Tipo de cambio del peso mexicano en 2026: análisis y proyecciones
El peso mexicano se fortalece frente al dólar
Mercados: tipo de cambio y tasasCierre interbancario (referencia Bloomberg): 17.46 MXN por USD (+0.32% en el día; ~6 centavos vs cierre previo).
Banamex (ventanilla/cliente): 17.88 venta | 16.83 compra.
Bonos 10 años: EU 4.66% vs México 9.32% (diferencial amplio, relevante para flujos).Lectura del catalizador: la tarifa de 10% para México se comunicó como “actualización” (mismo universo: mercancía que no cumple reglas de origen del T-MEC).
Desempeño del peso mexicano frente al dólar
En 2026, el peso mexicano ha sido una moneda “de trabajo” para los mercados: suficientemente líquida para absorber flujos, pero también sensible a episodios de aversión al riesgo global. Lo que vemos —y lo que importa para tesorerías de empresas importadoras y exportadoras— es un comportamiento que combina resiliencia con rachas de volatilidad acotada.
En términos de niveles, el tipo de cambio USD/MXN se ha movido dentro de un rango relativamente estrecho durante buena parte del año. Con datos disponibles a julio de 2026, el interbancario ha oscilado aproximadamente entre 17.09 (mínimo anual observado el 18 de febrero) y 18.17 (máximo anual observado el 29 de marzo), de acuerdo con recuentos de series de mercado citadas en el dossier (Banxico/Wise). Ese rango, para una divisa emergente, sugiere que el mercado ha encontrado “piso” y “techo” temporales, aunque no definitivos, alrededor de los cuales reacciona a noticias de tasas, comercio y riesgo global.
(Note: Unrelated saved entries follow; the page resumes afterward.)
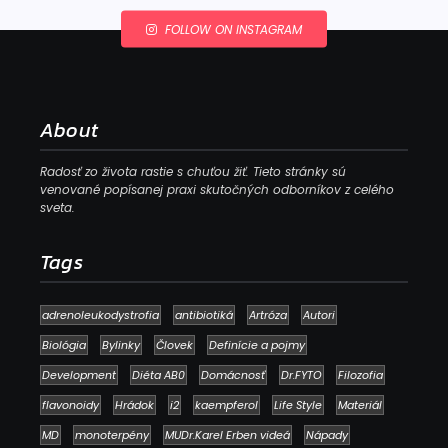
FOLLOW ON INSTAGRAM
About
Radosť zo života rastie s chuťou žiť. Tieto stránky sú
venované popísanej praxi skutočných odborníkov z celého
sveta.
Tags
adrenoleukodystrofia
antibiotiká
Artróza
Autori
Biológia
Bylinky
Človek
Definície a pojmy
Development
Diéta AB0
Domácnosť
Dr.FYTO
Filozofia
flavonoidy
Hrádok
i2
kaempferol
Life Style
Materiál
MD
monoterpény
MUDr.Karel Erben videá
Nápady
| Hito 2026 (USD/MXN interbancario) | Nivel aproximado | Fecha (2026) | Lectura rápida |
|---|---|---|---|
| Mínimo anual observado | 17.09 | 18 de febrero | Punto de mayor fortaleza del peso en el año (hasta julio). |
| Máximo anual observado | 18.17 | 29 de marzo | Episodio de debilidad relativa dentro de un rango acotado. |
| Nivel de referencia del día | 17.46 | 24 de julio | Apreciación diaria reportada por Bloomberg. |
| Rango anual observado (a julio) | 17.09–18.17 | Feb–Mar | Banda de trabajo para dimensionar movimientos diarios. |
El contexto inmediato también importa: 2026 llega después de un 2025 en el que el peso registró una apreciación anual de 13.52%, de acuerdo con un recuento citado por Banco BASE. Esa inercia de fortaleza no garantiza continuidad, pero sí ayuda a explicar por qué, ante shocks moderados, el peso ha tendido a recuperar terreno con relativa rapidez.
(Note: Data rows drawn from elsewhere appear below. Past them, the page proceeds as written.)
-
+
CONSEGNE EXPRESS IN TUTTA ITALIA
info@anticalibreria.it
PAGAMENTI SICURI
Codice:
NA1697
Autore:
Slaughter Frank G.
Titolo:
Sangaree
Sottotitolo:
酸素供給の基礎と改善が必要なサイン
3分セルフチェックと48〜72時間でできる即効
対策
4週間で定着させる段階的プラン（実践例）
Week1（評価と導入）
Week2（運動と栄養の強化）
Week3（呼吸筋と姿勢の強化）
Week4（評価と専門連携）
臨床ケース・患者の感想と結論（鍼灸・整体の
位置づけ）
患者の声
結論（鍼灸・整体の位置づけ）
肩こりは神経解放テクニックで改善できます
Para empresas, el desempeño del peso no es un dato de portada: es un determinante directo del margen. Un peso más fuerte abarata importaciones en dólares (insumos, maquinaria, fletes cotizados en USD), pero también puede comprimir ingresos de exportación cuando la facturación está en dólares y los costos son en pesos. Por eso, más que “celebrar” una apreciación, conviene leerla como un cambio en la distribución de riesgos: quién gana, quién pierde y en qué parte del estado de resultados se manifiesta.
También hay un componente comparativo. En la sesión del 24 de julio, por ejemplo, entre las monedas más depreciadas se ubicaron el dólar taiwanés (-0.30%), el rand sudafricano (-0.24%), el dólar canadiense (-0.20%), el franco suizo (-0.17%) y la lira turca (-0.17%). Ese tablero sugiere que el movimiento del día no fue un fenómeno aislado de México, sino parte de una reacomodación más amplia de divisas frente al dólar, con ganadores y perdedores.
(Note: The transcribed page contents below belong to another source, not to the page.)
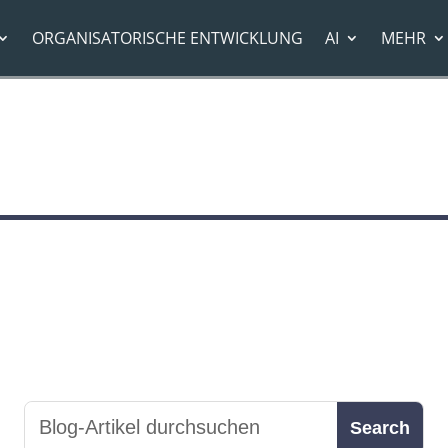
ORGANISATORISCHE ENTWICKLUNG
AI
MEHR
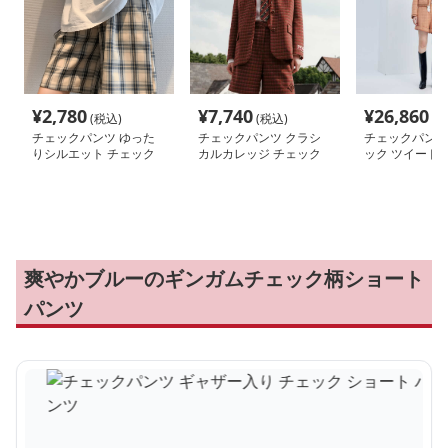
¥
2,780
¥
7,740
¥
26,860
(税込)
(税込)
(税
チェックパンツ ゆった
チェックパンツ クラシ
チェックパンツ
りシルエット チェック
カルカレッジ チェック
ック ツイード 
ショート パンツ
ショート パンツ
パンツ セット
爽やかブルーのギンガムチェック柄ショート
パンツ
En resumen: el peso en 2026 se ha mantenido fuerte en términos históricos recientes, pero su fortaleza no es lineal. Para la empresa mediana, el punto no es adivinar el próximo nivel, sino reconocer que el tipo de cambio ha estado “operable” (con bandas relativamente contenidas) y que los eventos de política comercial y tasas pueden reactivar la volatilidad en ventanas específicas.
Análisis del tipo de cambio el 24 de julio de 2026
El viernes 24 de julio de 2026, el peso mexicano se recuperó frente al dólar mientras el mercado procesaba un frente de política comercial de Estados Unidos, alrededor de 6 centavos por debajo del cierre del jueves 23 de julio.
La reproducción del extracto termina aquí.